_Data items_
※ ※ ※

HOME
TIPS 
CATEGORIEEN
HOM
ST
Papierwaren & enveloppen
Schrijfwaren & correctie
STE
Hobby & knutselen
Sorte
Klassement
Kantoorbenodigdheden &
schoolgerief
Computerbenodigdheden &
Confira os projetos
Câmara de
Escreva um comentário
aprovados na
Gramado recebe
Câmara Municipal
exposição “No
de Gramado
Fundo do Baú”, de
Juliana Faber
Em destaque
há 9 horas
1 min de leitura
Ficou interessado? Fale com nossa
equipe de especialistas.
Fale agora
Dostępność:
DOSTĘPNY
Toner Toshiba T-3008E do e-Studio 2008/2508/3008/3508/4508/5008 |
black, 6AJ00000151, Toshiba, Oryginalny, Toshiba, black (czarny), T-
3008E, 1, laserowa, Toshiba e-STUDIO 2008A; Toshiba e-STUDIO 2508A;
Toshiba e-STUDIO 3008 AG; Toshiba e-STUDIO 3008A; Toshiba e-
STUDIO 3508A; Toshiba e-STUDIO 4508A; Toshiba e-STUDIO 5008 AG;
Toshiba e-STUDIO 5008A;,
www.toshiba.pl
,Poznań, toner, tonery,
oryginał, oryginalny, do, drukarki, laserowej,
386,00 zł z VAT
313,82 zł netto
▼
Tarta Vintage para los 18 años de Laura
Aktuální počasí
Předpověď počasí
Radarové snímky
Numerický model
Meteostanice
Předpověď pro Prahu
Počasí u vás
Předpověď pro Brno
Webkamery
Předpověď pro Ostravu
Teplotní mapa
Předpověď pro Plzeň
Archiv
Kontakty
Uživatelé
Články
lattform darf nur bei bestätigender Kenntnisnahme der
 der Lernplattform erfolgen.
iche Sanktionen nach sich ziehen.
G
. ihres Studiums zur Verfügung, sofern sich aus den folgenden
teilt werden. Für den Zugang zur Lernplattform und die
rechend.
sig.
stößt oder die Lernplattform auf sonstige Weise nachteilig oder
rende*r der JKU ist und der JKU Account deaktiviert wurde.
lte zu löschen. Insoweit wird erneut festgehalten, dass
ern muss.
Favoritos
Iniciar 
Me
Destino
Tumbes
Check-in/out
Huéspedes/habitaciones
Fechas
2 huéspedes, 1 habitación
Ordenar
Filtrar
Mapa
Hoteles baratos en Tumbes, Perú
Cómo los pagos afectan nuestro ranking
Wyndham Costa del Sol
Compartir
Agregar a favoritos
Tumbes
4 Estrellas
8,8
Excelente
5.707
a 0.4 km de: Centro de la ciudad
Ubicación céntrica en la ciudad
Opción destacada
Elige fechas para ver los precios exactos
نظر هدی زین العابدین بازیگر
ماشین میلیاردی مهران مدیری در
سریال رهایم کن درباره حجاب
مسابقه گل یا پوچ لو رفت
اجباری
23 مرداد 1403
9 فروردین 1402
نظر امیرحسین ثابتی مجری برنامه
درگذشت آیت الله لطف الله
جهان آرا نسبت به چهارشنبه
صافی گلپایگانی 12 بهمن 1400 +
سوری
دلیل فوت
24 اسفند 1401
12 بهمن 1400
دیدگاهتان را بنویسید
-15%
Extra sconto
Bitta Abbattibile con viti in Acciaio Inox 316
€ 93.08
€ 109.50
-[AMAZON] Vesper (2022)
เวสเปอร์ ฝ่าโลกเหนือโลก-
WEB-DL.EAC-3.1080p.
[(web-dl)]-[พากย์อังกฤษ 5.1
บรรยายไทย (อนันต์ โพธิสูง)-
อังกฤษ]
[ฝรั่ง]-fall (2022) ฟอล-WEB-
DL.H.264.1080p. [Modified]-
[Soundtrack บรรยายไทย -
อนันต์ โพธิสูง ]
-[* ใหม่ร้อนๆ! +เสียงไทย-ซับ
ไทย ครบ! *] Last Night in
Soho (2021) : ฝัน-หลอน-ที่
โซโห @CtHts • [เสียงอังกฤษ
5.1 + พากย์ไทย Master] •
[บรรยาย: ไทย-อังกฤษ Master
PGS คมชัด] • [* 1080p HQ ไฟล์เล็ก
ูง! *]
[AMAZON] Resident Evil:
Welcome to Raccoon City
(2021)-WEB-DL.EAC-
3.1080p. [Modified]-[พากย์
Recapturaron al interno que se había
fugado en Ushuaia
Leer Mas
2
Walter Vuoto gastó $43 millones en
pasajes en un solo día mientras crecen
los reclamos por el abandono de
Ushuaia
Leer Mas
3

※ ※ ※

_To do_
Nothing in the records may change. Print all of them.

_Solution_
HOME
TIPS 
CATEGORIEEN
HOM
ST
Papierwaren & enveloppen
Schrijfwaren & correctie
STE
Hobby & knutselen
Sorte
Klassement
Kantoorbenodigdheden &
schoolgerief
Computerbenodigdheden &
Confira os projetos
Câmara de
Escreva um comentário
aprovados na
Gramado recebe
Câmara Municipal
exposição “No
de Gramado
Fundo do Baú”, de
Juliana Faber
Em destaque
há 9 horas
1 min de leitura
Ficou interessado? Fale com nossa
equipe de especialistas.
Fale agora
Dostępność:
DOSTĘPNY
Toner Toshiba T-3008E do e-Studio 2008/2508/3008/3508/4508/5008 |
black, 6AJ00000151, Toshiba, Oryginalny, Toshiba, black (czarny), T-
3008E, 1, laserowa, Toshiba e-STUDIO 2008A; Toshiba e-STUDIO 2508A;
Toshiba e-STUDIO 3008 AG; Toshiba e-STUDIO 3008A; Toshiba e-
STUDIO 3508A; Toshiba e-STUDIO 4508A; Toshiba e-STUDIO 5008 AG;
Toshiba e-STUDIO 5008A;,
www.toshiba.pl
,Poznań, toner, tonery,
oryginał, oryginalny, do, drukarki, laserowej,
386,00 zł z VAT
313,82 zł netto
▼
Tarta Vintage para los 18 años de Laura
Aktuální počasí
Předpověď počasí
Radarové snímky
Numerický model
Meteostanice
Předpověď pro Prahu
Počasí u vás
Předpověď pro Brno
Webkamery
Předpověď pro Ostravu
Teplotní mapa
Předpověď pro Plzeň
Archiv
Kontakty
Uživatelé
Články
lattform darf nur bei bestätigender Kenntnisnahme der
 der Lernplattform erfolgen.
iche Sanktionen nach sich ziehen.
G
. ihres Studiums zur Verfügung, sofern sich aus den folgenden
teilt werden. Für den Zugang zur Lernplattform und die
rechend.
sig.
stößt oder die Lernplattform auf sonstige Weise nachteilig oder
rende*r der JKU ist und der JKU Account deaktiviert wurde.
lte zu löschen. Insoweit wird erneut festgehalten, dass
ern muss.
Favoritos
Iniciar 
Me
Destino
Tumbes
Check-in/out
Huéspedes/habitaciones
Fechas
2 huéspedes, 1 habitación
Ordenar
Filtrar
Mapa
Hoteles baratos en Tumbes, Perú
Cómo los pagos afectan nuestro ranking
Wyndham Costa del Sol
Compartir
Agregar a favoritos
Tumbes
4 Estrellas
8,8
Excelente
5.707
a 0.4 km de: Centro de la ciudad
Ubicación céntrica en la ciudad
Opción destacada
Elige fechas para ver los precios exactos
نظر هدی زین العابدین بازیگر
ماشین میلیاردی مهران مدیری در
سریال رهایم کن درباره حجاب
مسابقه گل یا پوچ لو رفت
اجباری
23 مرداد 1403
9 فروردین 1402
نظر امیرحسین ثابتی مجری برنامه
درگذشت آیت الله لطف الله
جهان آرا نسبت به چهارشنبه
صافی گلپایگانی 12 بهمن 1400 +
سوری
دلیل فوت
24 اسفند 1401
12 بهمن 1400
دیدگاهتان را بنویسید
-15%
Extra sconto
Bitta Abbattibile con viti in Acciaio Inox 316
€ 93.08
€ 109.50
-[AMAZON] Vesper (2022)
เวสเปอร์ ฝ่าโลกเหนือโลก-
WEB-DL.EAC-3.1080p.
[(web-dl)]-[พากย์อังกฤษ 5.1
บรรยายไทย (อนันต์ โพธิสูง)-
อังกฤษ]
[ฝรั่ง]-fall (2022) ฟอล-WEB-
DL.H.264.1080p. [Modified]-
[Soundtrack บรรยายไทย -
อนันต์ โพธิสูง ]
-[* ใหม่ร้อนๆ! +เสียงไทย-ซับ
ไทย ครบ! *] Last Night in
Soho (2021) : ฝัน-หลอน-ที่
โซโห @CtHts • [เสียงอังกฤษ
5.1 + พากย์ไทย Master] •
[บรรยาย: ไทย-อังกฤษ Master
PGS คมชัด] • [* 1080p HQ ไฟล์เล็ก
ูง! *]
[AMAZON] Resident Evil:
Welcome to Raccoon City
(2021)-WEB-DL.EAC-
3.1080p. [Modified]-[พากย์
Recapturaron al interno que se había
fugado en Ushuaia
Leer Mas
2
Walter Vuoto gastó $43 millones en
pasajes en un solo día mientras crecen
los reclamos por el abandono de
Ushuaia
Leer Mas
3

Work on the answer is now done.